ENFANT TERRIBLE

UNA REVISIÓN HISTÓRICA DE LOS SUCESOS QUE PERMITIERON QUE UN HOMBRE CAMBIARA LA FORMA DE PENSAR DE UNA SOCIEDAD.

POR: Pedro Ferriz de Con
@pedroferriz

Hef, como le conocían en el barrio de su natal Chicago, era un joven lleno de imaginación, creativo y disruptivo, que luego de servir en los últimos estertores de la Segunda Guerra Mundial, llegó a un Estados Unidos que experimentaba una transformación social profunda, cuando las mujeres —desde 1939 hasta terminada la guerra en los dos frentes: el del Pacífico y Europa— se posicionaron en la problemática derivada de la lógica que propuso el conflicto armado.

Los soldados regresaron por millones para encontrarse con una economía que era ya movida por las mujeres en fábricas, centros de producción alimentaria, oficinas y la propia administración pública de los gobiernos en sus diferentes niveles, ya que el hombre tuvo que migrar y dejarlo todo para defender los ideales del Frente Aliado que se había opuesto a los países del Eje, encabezados por Hitler y sus ideas expansionistas de “una raza superior” que gobernaría al mundo por los siguientes mil años.

Una vez terminado el holocausto, con el cerrojazo del inicio de la Era Atómica, los soldados norteamericanos regresaron como extraños a su tierra… pero no sólo eso, sino que eran literalmente desempleados, cuyos puestos de trabajo fueron tomados por sus esposas, parejas, madres, hermanas, novias…

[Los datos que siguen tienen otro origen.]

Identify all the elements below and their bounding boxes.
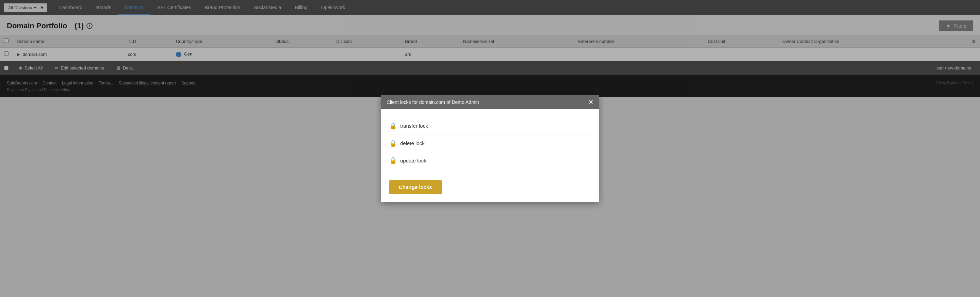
modal-header: Client locks for domain.com of Demo Admi… — [381, 95, 599, 97]
locks-modal: Client locks for domain.com of Demo Admi… — [381, 95, 599, 97]
modal-overlay: Client locks for domain.com of Demo Admi… — [0, 0, 980, 97]
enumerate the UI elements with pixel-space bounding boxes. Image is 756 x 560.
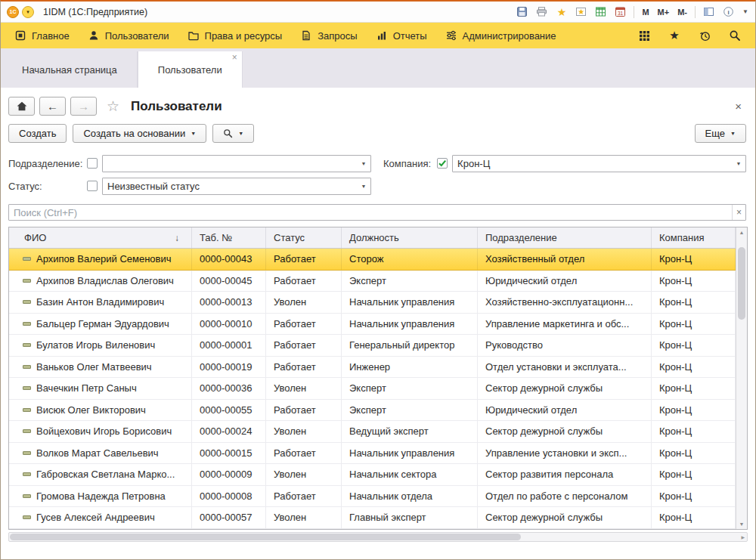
- cell-company: Крон-Ц: [652, 507, 736, 529]
- column-label: ФИО: [24, 232, 46, 243]
- search-menu-button[interactable]: ▼: [212, 124, 254, 143]
- status-filter-checkbox[interactable]: [87, 181, 98, 191]
- menu-item-administration[interactable]: Администрирование: [436, 23, 565, 48]
- chevron-down-icon[interactable]: ▼: [742, 5, 749, 18]
- table-row[interactable]: Волков Марат Савельевич 0000-00015 Работ…: [9, 443, 736, 465]
- close-tab-icon[interactable]: ×: [232, 53, 237, 62]
- search-icon[interactable]: [728, 29, 742, 42]
- user-item-icon: [23, 515, 31, 519]
- table-row[interactable]: Войцехович Игорь Борисович 0000-00024 Ув…: [9, 421, 736, 443]
- chevron-down-icon[interactable]: ▼: [357, 178, 370, 194]
- table-row[interactable]: Висюк Олег Викторович 0000-00055 Работае…: [9, 400, 736, 422]
- chevron-down-icon[interactable]: ▼: [357, 156, 370, 172]
- column-header-fio[interactable]: ФИО ↓: [9, 227, 192, 248]
- memory-m-minus-button[interactable]: M-: [677, 8, 688, 17]
- horizontal-scrollbar[interactable]: ▶: [8, 532, 748, 542]
- cell-position: Начальник управления: [342, 443, 478, 465]
- page-title: Пользователи: [131, 99, 222, 114]
- back-button[interactable]: ←: [39, 97, 66, 116]
- menu-item-main[interactable]: Главное: [5, 23, 79, 48]
- save-icon[interactable]: [516, 5, 528, 18]
- cell-fio: Волков Марат Савельевич: [9, 443, 192, 465]
- create-based-label: Создать на основании: [83, 128, 185, 139]
- table-row[interactable]: Базин Антон Владимирович 0000-00013 Увол…: [9, 292, 736, 314]
- tab-start-page[interactable]: Начальная страница: [2, 51, 138, 88]
- menu-item-reports[interactable]: Отчеты: [367, 23, 436, 48]
- table-row[interactable]: Ваньков Олег Матвеевич 0000-00019 Работа…: [9, 357, 736, 379]
- history-icon[interactable]: [698, 29, 711, 42]
- company-filter-combo[interactable]: Крон-Ц ▼: [452, 155, 746, 172]
- department-filter-checkbox[interactable]: [87, 158, 98, 169]
- menu-item-rights[interactable]: Права и ресурсы: [178, 23, 292, 48]
- user-icon: [88, 29, 100, 42]
- print-icon[interactable]: [535, 5, 548, 18]
- menu-item-users[interactable]: Пользователи: [79, 23, 178, 48]
- favorites-star-icon[interactable]: ★: [555, 5, 568, 18]
- table-row[interactable]: Громова Надежда Петровна 0000-00008 Рабо…: [9, 486, 736, 508]
- cell-position: Ведущий эксперт: [342, 421, 478, 443]
- scroll-down-icon[interactable]: ▼: [736, 521, 747, 527]
- cell-tab-number: 0000-00001: [192, 335, 266, 357]
- more-button[interactable]: Еще ▼: [695, 124, 746, 143]
- horizontal-scrollbar-thumb[interactable]: [10, 534, 521, 540]
- column-header-status[interactable]: Статус: [266, 227, 342, 248]
- table-row[interactable]: Булатов Игорь Виленович 0000-00001 Работ…: [9, 335, 736, 357]
- memory-m-button[interactable]: M: [641, 8, 649, 17]
- menu-item-label: Главное: [32, 30, 70, 42]
- menu-item-requests[interactable]: Запросы: [291, 23, 366, 48]
- search-input[interactable]: Поиск (Ctrl+F) ×: [8, 204, 746, 221]
- fio-text: Гусев Алексей Андреевич: [36, 512, 155, 523]
- cell-company: Крон-Ц: [652, 249, 736, 271]
- table-row[interactable]: Габровская Светлана Марко... 0000-00009 …: [9, 464, 736, 486]
- add-to-favorites-icon[interactable]: [575, 5, 587, 18]
- close-form-icon[interactable]: ×: [735, 100, 746, 113]
- app-logo-icon[interactable]: 1С: [7, 6, 19, 18]
- create-button[interactable]: Создать: [8, 124, 67, 143]
- table-row[interactable]: Вачечкин Петр Саныч 0000-00036 Уволен Эк…: [9, 378, 736, 400]
- column-header-department[interactable]: Подразделение: [478, 227, 652, 248]
- cell-tab-number: 0000-00057: [192, 507, 266, 529]
- cell-department: Отдел по работе с персоналом: [478, 486, 652, 508]
- menu-item-label: Права и ресурсы: [205, 30, 283, 42]
- department-filter-combo[interactable]: ▼: [102, 155, 371, 172]
- split-window-icon[interactable]: [702, 5, 715, 18]
- sort-desc-icon: ↓: [175, 233, 179, 243]
- company-filter-checkbox[interactable]: [437, 158, 448, 169]
- scroll-right-icon[interactable]: ▶: [741, 534, 745, 540]
- user-item-icon: [23, 343, 31, 347]
- navigation-row: ← → ☆ Пользователи ×: [1, 88, 755, 122]
- clear-search-icon[interactable]: ×: [732, 205, 745, 220]
- favorites-icon[interactable]: ★: [668, 29, 681, 42]
- cell-status: Работает: [266, 314, 342, 336]
- column-header-company[interactable]: Компания: [652, 227, 736, 248]
- create-based-on-button[interactable]: Создать на основании ▼: [73, 124, 206, 143]
- all-sections-icon[interactable]: [637, 29, 651, 42]
- department-filter-label: Подразделение:: [8, 158, 87, 169]
- memory-m-plus-button[interactable]: M+: [657, 8, 671, 17]
- command-bar: Создать Создать на основании ▼ ▼ Еще ▼: [1, 122, 755, 150]
- vertical-scrollbar-thumb[interactable]: [738, 247, 745, 320]
- chevron-down-icon[interactable]: ▼: [732, 156, 745, 172]
- cell-tab-number: 0000-00010: [192, 314, 266, 336]
- calendar-icon[interactable]: 31: [614, 5, 627, 18]
- table-icon[interactable]: [594, 5, 607, 18]
- forward-button[interactable]: →: [70, 97, 97, 116]
- main-menu-button[interactable]: ▼: [22, 6, 34, 18]
- chevron-down-icon: ▼: [730, 131, 736, 136]
- column-header-tab-number[interactable]: Таб. №: [192, 227, 266, 248]
- scroll-up-icon[interactable]: ▲: [736, 230, 747, 235]
- table-row[interactable]: Архипов Владислав Олегович 0000-00045 Ра…: [9, 271, 736, 292]
- table-row[interactable]: Гусев Алексей Андреевич 0000-00057 Уволе…: [9, 507, 736, 529]
- table-row[interactable]: Архипов Валерий Семенович 0000-00043 Раб…: [9, 249, 736, 271]
- fio-text: Базин Антон Владимирович: [36, 296, 164, 308]
- info-icon[interactable]: i: [722, 5, 735, 18]
- column-header-position[interactable]: Должность: [342, 227, 478, 248]
- vertical-scrollbar[interactable]: ▲ ▼: [736, 227, 747, 529]
- home-button[interactable]: [8, 97, 35, 116]
- fio-text: Габровская Светлана Марко...: [36, 469, 175, 480]
- cell-fio: Войцехович Игорь Борисович: [9, 421, 192, 443]
- table-row[interactable]: Бальцер Герман Эдуардович 0000-00010 Раб…: [9, 314, 736, 336]
- favorite-page-star-icon[interactable]: ☆: [107, 97, 119, 115]
- tab-users[interactable]: Пользователи ×: [138, 51, 243, 88]
- status-filter-combo[interactable]: Неизвестный статус ▼: [102, 178, 371, 195]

La sociedad feminista marcó la pauta del nuevo desarrollo de la Segunda Ola de la Revolución Industrial, y con ello también se propuso una sutil revolución social, en la que las libertades plenas de las mujeres se manifestaron con el American Way, que implicaba una liberación de los estándares sociales que proponían soltar el freno del conservadurismo para entrar en un pragmatismo existencial que equilibró el papel de la mujer, no sólo en la economía, sino en la vida política y social de su tiempo… lo cual implicó un “destape” que fue visto con la lente de un hombre visionario que tradujo a los pasquines subversivos de una pornografía vergonzante, en una expresión de erotismo sofisticado —que reflejó la ideología de una sociedad que abrazaba al glamur—, y nuevas formas de expresar los placeres de una sociedad observada bajo la mirada de la modernidad, pero también de una nueva relación entre hombres y mujeres en el contexto religioso y de vida del materialismo, capitalismo y existencialismo, que no bien terminada la guerra, inició un siguiente periodo de lo que después conocimos como La Guerra Fría… una en la que los jóvenes de entonces no sabíamos si el mundo acabaría, luego de que un loco en el poder pudiera desatar una conflagración nuclear.

Las estructuras de la cultura occidental cambiaban a pasos agigantados, y hombres con Hugh Marston Hefner detonaron los sentimientos de una civilización identificada en una sexualidad que se entendía con una nueva naturalidad de formas femeninas, ¿que incluso rompieron los patrones del concepto de la belleza de la mujer del siglo XIX… De la hembra voluptuosa y regordeta, “exultante en carnes”, se adoptó el modelo menos pesado, más acentuado en formas de divas de talles pronunciados y pechos exuberantes, el ideal de la belleza del Siglo de la Luz.

Y así, se establecieron formas de vivir y de entender el éxito y la felicidad, para después darse el lujo de tratar en las publicaciones de Playboy todo tipo de tendencias vanguardistas ligadas a nuevos descubrimientos, avances en la medicina, logros en el terreno biomédico que planteaban mejores desempeños de hombres y mujeres en su sexualidad.

Hef, fue un genio. Un precursor. Un rebelde. Un innovador. Un sicólogo en el más puro estilo de la palabra (ya que de ello tenía estudios), que aplicó en la cotidianidad para hacer de ello el American Way of Life. Un modelo evolucionado de las relaciones humanas que hoy sigue vigente, en pleno siglo XXI.

Hugh Hefner no sólo fue el editor mas controvertido de nuestra época, sino un intérprete del ser y del deber ser.

Hombre de nuestro tiempo, que nunca se hizo acreedor de Premios Nobel o distinciones académicas. La verdad, no le hicieron falta. Fue simplemente un triunfador que llegó a la cima para sembrar la bandera de un conejito simple y juguetón, que supo vivir la vida y llevarla hasta el extremo.

Con Hef se va una época. Hoy, al ser recibido en las puertas del Cielo, oigo claro a San Pedro dándole la bienvenida.
“Pasa Hugh… siéntete cómodo… a ver si el cielo es algo cercano a lo que en la Tierra creaste con tu imaginación y sagacidad interminable”.

Descanse en paz, Hugh Hefner… ¡Aunque sé que no lo hará!